Here is the program: http://codepad.org/eyxunHot
The encoding of the file is UTF-8.

I have a text file named "config.ini" with the following word in it: ➑ball

If I use notepad to save the file with "UTF-8" encoding, then run the program, according to the debugger the value of eight_ball is: âball

If I use notepad to save the file with "Unicode" encoding, then run the program, according to the debugger the value of eight_ball is: ÿþ'b

If I use notepad to save the file with "Unicode big endian" encoding, then run the program, according to the debugger the value of eight_ball is: þÿ'

In all these cases the result is incorrect. Also ANSI encoding doesn't support the ➑ symbol. How do I make sure that the word ➑ball will be extracted from the file when I go config_file >> eight_ball, regardless of encoding? I want the output of this program to be "Program is correct" regardless of the encoding of config.ini.

3
Note that your problem is fundamentally unsolvable. If I save a Latin-1 file with contents "âball" (8 valid characters), there is no way to distinguish that from an UTF-8 file containing ➑ball (5 valid characters). They're the same 8 bytes.MSalters

3 Answers

1
votes

If you're under Windows and you want to use INI files, keep in mind that the INI APIs support Unicode (UTF-16 little endian) INI files without problems, you just have to provide the empty file with the BOM at the beginning.
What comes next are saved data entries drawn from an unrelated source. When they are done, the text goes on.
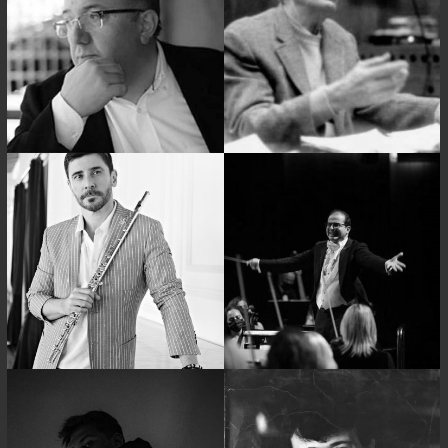
ATİLLA ŞEREFTUĞ
MEHVEŞ EMEÇ
TURGAY ERDENER
EKREM ZEKİ ÜN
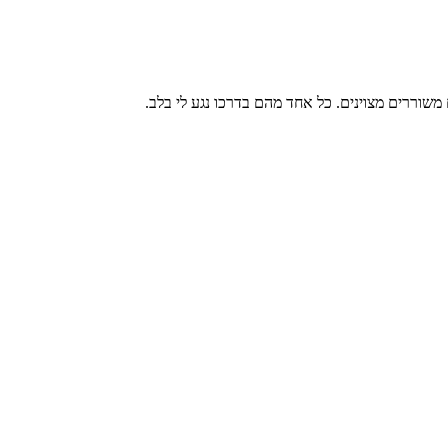
שוררים מצוינים. כל אחד מהם בדרכו נגע לי בלב.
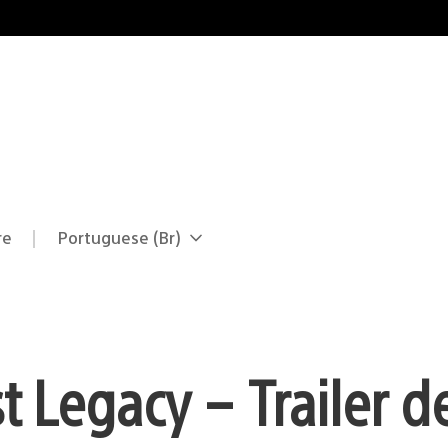
re
Portuguese (Br)
Selecione
Região
uma
atual:
região
t Legacy – Trailer d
By the way, if you want to work with C++ streams and Unicode you may want to look at this article. Besides of the UTF8 thing, you'll learn also how character conversion works under the hood in C++ streams.

1
votes

Maybe you can yse ICU library.

Windows has many problems with UTF supports. My Ubuntu uses default UTF-8 encodings and this problem solved, but Unix like OS has some strange realization of C++ standart library. I mean using char* for holding UTF-8 text (it use 2 cells of array on letter). But with string class it cleans.

0
votes

You need to set the locale before wstreams will work correctly. I would instead suggest using regular streams and some library for character conversion, as your input encoding typically will differ anyway. The best algorithm these days is to try reading as UTF-8 first and if that fails, try reading as CP1252 or some other user-configurable legacy charset.